#### [TASK TO COMPLETE]
A faithful, word-for-word transcription of all the data is what is needed.

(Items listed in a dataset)
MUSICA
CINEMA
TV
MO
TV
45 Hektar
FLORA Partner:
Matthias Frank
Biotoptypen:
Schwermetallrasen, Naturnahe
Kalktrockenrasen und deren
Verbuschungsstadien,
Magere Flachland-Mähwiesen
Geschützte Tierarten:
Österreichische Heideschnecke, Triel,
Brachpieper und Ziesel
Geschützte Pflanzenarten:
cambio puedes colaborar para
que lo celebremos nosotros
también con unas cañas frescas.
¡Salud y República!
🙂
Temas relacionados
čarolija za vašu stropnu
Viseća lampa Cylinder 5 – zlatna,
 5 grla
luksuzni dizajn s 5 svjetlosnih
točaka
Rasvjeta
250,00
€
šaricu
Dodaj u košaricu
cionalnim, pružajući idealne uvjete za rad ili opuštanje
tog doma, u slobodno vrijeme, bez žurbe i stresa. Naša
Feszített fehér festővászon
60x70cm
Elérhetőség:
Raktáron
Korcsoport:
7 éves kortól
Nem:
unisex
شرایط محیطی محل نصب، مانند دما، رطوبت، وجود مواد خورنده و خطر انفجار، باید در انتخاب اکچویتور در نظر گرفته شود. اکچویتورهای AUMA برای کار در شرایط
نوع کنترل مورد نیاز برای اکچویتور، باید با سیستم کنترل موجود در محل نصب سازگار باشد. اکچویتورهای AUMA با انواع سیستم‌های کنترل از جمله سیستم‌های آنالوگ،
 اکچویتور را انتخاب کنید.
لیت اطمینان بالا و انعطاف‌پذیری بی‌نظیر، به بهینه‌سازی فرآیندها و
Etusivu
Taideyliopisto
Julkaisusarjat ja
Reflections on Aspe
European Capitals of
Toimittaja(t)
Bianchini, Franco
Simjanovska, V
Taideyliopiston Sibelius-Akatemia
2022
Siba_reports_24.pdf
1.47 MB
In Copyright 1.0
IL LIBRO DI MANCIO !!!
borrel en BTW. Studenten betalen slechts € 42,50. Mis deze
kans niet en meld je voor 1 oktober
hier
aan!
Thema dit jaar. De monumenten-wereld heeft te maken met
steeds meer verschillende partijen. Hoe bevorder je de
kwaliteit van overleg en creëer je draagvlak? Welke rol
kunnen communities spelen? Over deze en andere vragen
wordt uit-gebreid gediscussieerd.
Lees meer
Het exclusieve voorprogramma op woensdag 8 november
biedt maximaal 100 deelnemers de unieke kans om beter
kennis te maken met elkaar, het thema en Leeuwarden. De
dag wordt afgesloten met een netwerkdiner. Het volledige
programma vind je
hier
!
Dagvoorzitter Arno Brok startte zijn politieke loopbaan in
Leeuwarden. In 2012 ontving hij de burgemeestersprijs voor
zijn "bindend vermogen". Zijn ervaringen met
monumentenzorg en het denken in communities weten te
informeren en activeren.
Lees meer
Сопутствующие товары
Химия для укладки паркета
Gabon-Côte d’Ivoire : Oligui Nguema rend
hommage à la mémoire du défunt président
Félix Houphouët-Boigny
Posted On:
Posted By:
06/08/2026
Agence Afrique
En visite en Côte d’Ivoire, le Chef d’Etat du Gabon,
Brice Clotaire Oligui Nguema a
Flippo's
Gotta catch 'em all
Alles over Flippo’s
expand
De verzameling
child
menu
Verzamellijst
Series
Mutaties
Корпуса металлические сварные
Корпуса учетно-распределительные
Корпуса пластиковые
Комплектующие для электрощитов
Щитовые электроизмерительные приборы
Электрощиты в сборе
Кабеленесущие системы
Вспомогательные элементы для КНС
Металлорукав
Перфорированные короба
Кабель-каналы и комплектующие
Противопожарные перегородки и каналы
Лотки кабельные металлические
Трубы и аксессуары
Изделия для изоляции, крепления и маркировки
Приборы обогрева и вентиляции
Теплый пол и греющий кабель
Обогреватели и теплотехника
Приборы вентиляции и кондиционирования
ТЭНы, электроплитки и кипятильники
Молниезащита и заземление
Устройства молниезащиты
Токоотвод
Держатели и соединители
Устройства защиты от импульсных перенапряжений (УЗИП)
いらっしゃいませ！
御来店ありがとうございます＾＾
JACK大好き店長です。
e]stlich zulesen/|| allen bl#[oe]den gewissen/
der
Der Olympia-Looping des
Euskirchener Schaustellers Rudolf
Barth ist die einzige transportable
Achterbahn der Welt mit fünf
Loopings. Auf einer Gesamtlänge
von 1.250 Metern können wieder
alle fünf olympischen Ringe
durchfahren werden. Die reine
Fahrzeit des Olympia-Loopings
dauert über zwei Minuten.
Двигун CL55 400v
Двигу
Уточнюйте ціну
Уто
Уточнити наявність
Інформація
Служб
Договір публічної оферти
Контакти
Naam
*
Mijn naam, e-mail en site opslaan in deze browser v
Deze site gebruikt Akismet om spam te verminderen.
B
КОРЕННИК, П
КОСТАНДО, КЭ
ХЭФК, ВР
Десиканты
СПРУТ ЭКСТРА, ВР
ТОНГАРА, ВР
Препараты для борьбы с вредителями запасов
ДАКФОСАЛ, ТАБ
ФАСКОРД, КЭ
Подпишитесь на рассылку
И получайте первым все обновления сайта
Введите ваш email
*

#### [FINISHED TASK]
MUSICA
CINEMA
TV
MO
TV
45 Hektar
FLORA Partner:
Matthias Frank
Biotoptypen:
Schwermetallrasen, Naturnahe
Kalktrockenrasen und deren
Verbuschungsstadien,
Magere Flachland-Mähwiesen
Geschützte Tierarten:
Österreichische Heideschnecke, Triel,
Brachpieper und Ziesel
Geschützte Pflanzenarten:
cambio puedes colaborar para
que lo celebremos nosotros
también con unas cañas frescas.
¡Salud y República!
🙂
Temas relacionados
čarolija za vašu stropnu
Viseća lampa Cylinder 5 – zlatna,
 5 grla
luksuzni dizajn s 5 svjetlosnih
točaka
Rasvjeta
250,00
€
šaricu
Dodaj u košaricu
cionalnim, pružajući idealne uvjete za rad ili opuštanje
tog doma, u slobodno vrijeme, bez žurbe i stresa. Naša
Feszített fehér festővászon
60x70cm
Elérhetőség:
Raktáron
Korcsoport:
7 éves kortól
Nem:
unisex
شرایط محیطی محل نصب، مانند دما، رطوبت، وجود مواد خورنده و خطر انفجار، باید در انتخاب اکچویتور در نظر گرفته شود. اکچویتورهای AUMA برای کار در شرایط
نوع کنترل مورد نیاز برای اکچویتور، باید با سیستم کنترل موجود در محل نصب سازگار باشد. اکچویتورهای AUMA با انواع سیستم‌های کنترل از جمله سیستم‌های آنالوگ،
 اکچویتور را انتخاب کنید.
لیت اطمینان بالا و انعطاف‌پذیری بی‌نظیر، به بهینه‌سازی فرآیندها و
Etusivu
Taideyliopisto
Julkaisusarjat ja
Reflections on Aspe
European Capitals of
Toimittaja(t)
Bianchini, Franco
Simjanovska, V
Taideyliopiston Sibelius-Akatemia
2022
Siba_reports_24.pdf
1.47 MB
In Copyright 1.0
IL LIBRO DI MANCIO !!!
borrel en BTW. Studenten betalen slechts € 42,50. Mis deze
kans niet en meld je voor 1 oktober
hier
aan!
Thema dit jaar. De monumenten-wereld heeft te maken met
steeds meer verschillende partijen. Hoe bevorder je de
kwaliteit van overleg en creëer je draagvlak? Welke rol
kunnen communities spelen? Over deze en andere vragen
wordt uit-gebreid gediscussieerd.
Lees meer
Het exclusieve voorprogramma op woensdag 8 november
biedt maximaal 100 deelnemers de unieke kans om beter
kennis te maken met elkaar, het thema en Leeuwarden. De
dag wordt afgesloten met een netwerkdiner. Het volledige
programma vind je
hier
!
Dagvoorzitter Arno Brok startte zijn politieke loopbaan in
Leeuwarden. In 2012 ontving hij de burgemeestersprijs voor
zijn "bindend vermogen". Zijn ervaringen met
monumentenzorg en het denken in communities weten te
informeren en activeren.
Lees meer
Сопутствующие товары
Химия для укладки паркета
Gabon-Côte d’Ivoire : Oligui Nguema rend
hommage à la mémoire du défunt président
Félix Houphouët-Boigny
Posted On:
Posted By:
06/08/2026
Agence Afrique
En visite en Côte d’Ivoire, le Chef d’Etat du Gabon,
Brice Clotaire Oligui Nguema a
Flippo's
Gotta catch 'em all
Alles over Flippo’s
expand
De verzameling
child
menu
Verzamellijst
Series
Mutaties
Корпуса металлические сварные
Корпуса учетно-распределительные
Корпуса пластиковые
Комплектующие для электрощитов
Щитовые электроизмерительные приборы
Электрощиты в сборе
Кабеленесущие системы
Вспомогательные элементы для КНС
Металлорукав
Перфорированные короба
Кабель-каналы и комплектующие
Противопожарные перегородки и каналы
Лотки кабельные металлические
Трубы и аксессуары
Изделия для изоляции, крепления и маркировки
Приборы обогрева и вентиляции
Теплый пол и греющий кабель
Обогреватели и теплотехника
Приборы вентиляции и кондиционирования
ТЭНы, электроплитки и кипятильники
Молниезащита и заземление
Устройства молниезащиты
Токоотвод
Держатели и соединители
Устройства защиты от импульсных перенапряжений (УЗИП)
いらっしゃいませ！
御来店ありがとうございます＾＾
JACK大好き店長です。
e]stlich zulesen/|| allen bl#[oe]den gewissen/
der
Der Olympia-Looping des
Euskirchener Schaustellers Rudolf
Barth ist die einzige transportable
Achterbahn der Welt mit fünf
Loopings. Auf einer Gesamtlänge
von 1.250 Metern können wieder
alle fünf olympischen Ringe
durchfahren werden. Die reine
Fahrzeit des Olympia-Loopings
dauert über zwei Minuten.
Двигун CL55 400v
Двигу
Уточнюйте ціну
Уто
Уточнити наявність
Інформація
Служб
Договір публічної оферти
Контакти
Naam
*
Mijn naam, e-mail en site opslaan in deze browser v
Deze site gebruikt Akismet om spam te verminderen.
B
КОРЕННИК, П
КОСТАНДО, КЭ
ХЭФК, ВР
Десиканты
СПРУТ ЭКСТРА, ВР
ТОНГАРА, ВР
Препараты для борьбы с вредителями запасов
ДАКФОСАЛ, ТАБ
ФАСКОРД, КЭ
Подпишитесь на рассылку
И получайте первым все обновления сайта
Введите ваш email
*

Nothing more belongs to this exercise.